Ultimately, the city declined to accept her gift, after a committee determined the city couldn’t afford the long-term costs of operating a pool. It took several years and the help of a probate attorney for the directors of the trust to come up with an alternative way to provide water safety and swimming education to local kids. Starting last August, the Aquatic Center began using a card system that allows locals to use the swimming and fitness facility for free. A few months later, the Dunes pool in Ocean Park also began offering free access.

Knutzen, a real estate agent and director of South Pacific County Technical Rescue (better known as “Surf Rescue”), manages the trust along with Port of Ilwaco manager Guy Glenn Jr., firefighter Nick Haldeman and retired doctor Michael Eshleman.

“We didn’t really have any expectations,” Knutzen said. “We knew what we wanted to do, but we didn’t know who was going to take advantage of it.” He thought membership might follow the pattern most gyms see at the start of every new year; an influx of new customers that tapers off to a few dedicated regulars by spring.

“This has not been like that.

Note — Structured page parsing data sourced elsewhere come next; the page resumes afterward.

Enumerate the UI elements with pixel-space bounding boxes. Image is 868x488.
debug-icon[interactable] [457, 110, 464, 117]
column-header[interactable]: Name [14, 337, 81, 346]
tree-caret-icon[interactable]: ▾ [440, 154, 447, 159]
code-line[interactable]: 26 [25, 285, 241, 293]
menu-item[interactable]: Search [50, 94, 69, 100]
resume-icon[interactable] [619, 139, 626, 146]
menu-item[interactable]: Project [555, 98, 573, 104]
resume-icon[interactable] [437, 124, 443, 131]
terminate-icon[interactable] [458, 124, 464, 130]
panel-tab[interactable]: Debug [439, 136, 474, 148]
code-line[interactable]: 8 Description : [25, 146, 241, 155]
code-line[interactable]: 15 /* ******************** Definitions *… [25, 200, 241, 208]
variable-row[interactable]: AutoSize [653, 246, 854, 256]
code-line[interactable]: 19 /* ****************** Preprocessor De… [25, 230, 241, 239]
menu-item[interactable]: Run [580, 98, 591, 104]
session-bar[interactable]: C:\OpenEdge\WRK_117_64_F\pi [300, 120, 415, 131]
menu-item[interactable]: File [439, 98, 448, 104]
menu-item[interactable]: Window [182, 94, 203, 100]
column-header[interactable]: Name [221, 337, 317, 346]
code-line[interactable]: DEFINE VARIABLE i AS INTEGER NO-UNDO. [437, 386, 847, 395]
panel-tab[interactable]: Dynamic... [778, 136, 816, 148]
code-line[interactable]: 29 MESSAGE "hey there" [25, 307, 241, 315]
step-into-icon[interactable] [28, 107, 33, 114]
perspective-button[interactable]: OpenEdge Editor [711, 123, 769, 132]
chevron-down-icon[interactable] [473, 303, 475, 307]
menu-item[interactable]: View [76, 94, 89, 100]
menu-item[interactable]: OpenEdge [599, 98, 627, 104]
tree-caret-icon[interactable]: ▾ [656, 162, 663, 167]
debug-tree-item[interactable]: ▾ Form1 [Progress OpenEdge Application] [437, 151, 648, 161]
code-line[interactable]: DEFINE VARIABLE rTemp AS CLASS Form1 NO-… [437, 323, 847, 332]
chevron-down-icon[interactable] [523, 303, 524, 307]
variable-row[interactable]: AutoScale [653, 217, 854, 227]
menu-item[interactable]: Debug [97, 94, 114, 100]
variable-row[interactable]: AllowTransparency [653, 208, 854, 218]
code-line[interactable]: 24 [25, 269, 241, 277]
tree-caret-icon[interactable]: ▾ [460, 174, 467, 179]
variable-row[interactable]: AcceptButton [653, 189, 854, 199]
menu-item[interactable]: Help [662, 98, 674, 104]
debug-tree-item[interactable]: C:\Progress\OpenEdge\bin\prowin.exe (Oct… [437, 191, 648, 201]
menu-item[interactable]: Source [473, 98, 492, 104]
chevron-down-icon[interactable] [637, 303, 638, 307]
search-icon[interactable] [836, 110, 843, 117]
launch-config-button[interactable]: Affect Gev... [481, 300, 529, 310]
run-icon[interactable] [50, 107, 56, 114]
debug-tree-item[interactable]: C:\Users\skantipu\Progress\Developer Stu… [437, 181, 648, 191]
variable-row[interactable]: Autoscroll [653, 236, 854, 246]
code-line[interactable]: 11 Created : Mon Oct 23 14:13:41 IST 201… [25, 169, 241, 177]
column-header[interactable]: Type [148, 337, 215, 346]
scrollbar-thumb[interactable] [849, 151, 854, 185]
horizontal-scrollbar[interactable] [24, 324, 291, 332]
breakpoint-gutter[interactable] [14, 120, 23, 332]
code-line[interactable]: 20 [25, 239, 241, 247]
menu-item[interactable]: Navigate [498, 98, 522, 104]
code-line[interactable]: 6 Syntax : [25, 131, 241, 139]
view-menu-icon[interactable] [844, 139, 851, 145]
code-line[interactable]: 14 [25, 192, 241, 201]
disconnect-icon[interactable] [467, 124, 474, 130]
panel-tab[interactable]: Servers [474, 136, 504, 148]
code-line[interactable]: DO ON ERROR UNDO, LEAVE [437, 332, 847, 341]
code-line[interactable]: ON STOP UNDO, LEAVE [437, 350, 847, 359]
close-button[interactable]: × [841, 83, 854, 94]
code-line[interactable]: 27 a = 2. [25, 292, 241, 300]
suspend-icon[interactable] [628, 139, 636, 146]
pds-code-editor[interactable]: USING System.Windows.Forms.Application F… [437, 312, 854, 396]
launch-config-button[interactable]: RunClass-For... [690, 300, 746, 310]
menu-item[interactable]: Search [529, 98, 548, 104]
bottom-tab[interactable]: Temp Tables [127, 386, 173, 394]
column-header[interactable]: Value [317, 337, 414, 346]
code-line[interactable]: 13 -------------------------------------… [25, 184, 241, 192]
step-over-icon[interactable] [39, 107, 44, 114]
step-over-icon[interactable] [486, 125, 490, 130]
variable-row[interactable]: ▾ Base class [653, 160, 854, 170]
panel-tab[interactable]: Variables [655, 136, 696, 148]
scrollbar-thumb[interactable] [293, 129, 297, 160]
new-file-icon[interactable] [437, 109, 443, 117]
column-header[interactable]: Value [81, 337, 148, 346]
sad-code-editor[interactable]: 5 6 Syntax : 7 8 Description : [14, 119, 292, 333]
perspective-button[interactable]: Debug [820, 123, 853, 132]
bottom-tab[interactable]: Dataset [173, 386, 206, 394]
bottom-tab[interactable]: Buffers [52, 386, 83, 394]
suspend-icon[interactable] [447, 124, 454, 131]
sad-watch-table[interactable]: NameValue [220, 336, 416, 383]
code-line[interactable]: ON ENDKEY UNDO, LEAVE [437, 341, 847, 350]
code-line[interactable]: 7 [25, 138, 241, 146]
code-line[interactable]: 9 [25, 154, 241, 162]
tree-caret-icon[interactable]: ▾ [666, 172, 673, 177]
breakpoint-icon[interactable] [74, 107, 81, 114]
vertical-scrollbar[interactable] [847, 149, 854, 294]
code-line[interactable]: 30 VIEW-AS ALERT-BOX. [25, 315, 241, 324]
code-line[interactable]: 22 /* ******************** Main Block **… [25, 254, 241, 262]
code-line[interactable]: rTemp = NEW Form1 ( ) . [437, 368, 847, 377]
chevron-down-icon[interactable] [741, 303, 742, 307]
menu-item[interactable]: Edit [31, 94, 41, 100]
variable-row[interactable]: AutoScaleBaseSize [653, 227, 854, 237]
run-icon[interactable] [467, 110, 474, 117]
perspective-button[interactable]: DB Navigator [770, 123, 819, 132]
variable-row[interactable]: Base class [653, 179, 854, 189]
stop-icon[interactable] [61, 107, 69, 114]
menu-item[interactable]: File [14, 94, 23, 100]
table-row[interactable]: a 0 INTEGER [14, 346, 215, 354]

It has been steadily increasing usage at both places,” Knutzen said.

Summer swimming lessons are always a popular offering at the Aquatic Center, but they were especially popular this year, partly due to the Oller Trust.

“We did see an influx of people from Washington taking lessons this year, and we did add some extra classes,” Aquatic Supervisor Terra Patterson said.

When they studied data from the two sites a few months ago, Knutzen and the other board members realized that a group of faithful regulars were using the pool 10 or more times per month for lap swimming and recreation.

“There are people that swim every single day,” Knutzen said. “…What we found out was a very small minority of our users were using the majority of the benefit.”

Early on, a small, but vocal group of locals criticized the board’s decision to make arrangements with existing facilities, so they were thrilled to learn the swimming passes had proven so popular. However, they also realized they were spending the fund faster than expected — and not necessarily on the services that were most important to Oller.

“We want to have a program that’s going to last forever. At the rate that people were using the pool, it was going into principal and not necessarily interest,” Knutzen explained. “We’re trying to maintain, as all foundations do, a balance between working off interest, and not touching the nest egg.”

Knutzen said the board members decided to cap the number of swims, because they felt they had a duty to prioritize lessons over swimming for recreation and fitness.

There was no “blueprint” for an arrangement like this, Knutzen said, so it’s not surprising to him that they’ve had to make adjustments as they learn more about how people use the pool. They may need to make more adjustments in the future, to ensure that the trust money is spent as responsibly as possible, Knutzen said. For example, they’re trying to figure out how to address the problem of people who sign up for swim lessons — which the trust must pay for up front — and then don’t show up to class.

He asked families to be responsible stewards of Oller’s remarkable gift, so that future generations will be able to benefit too.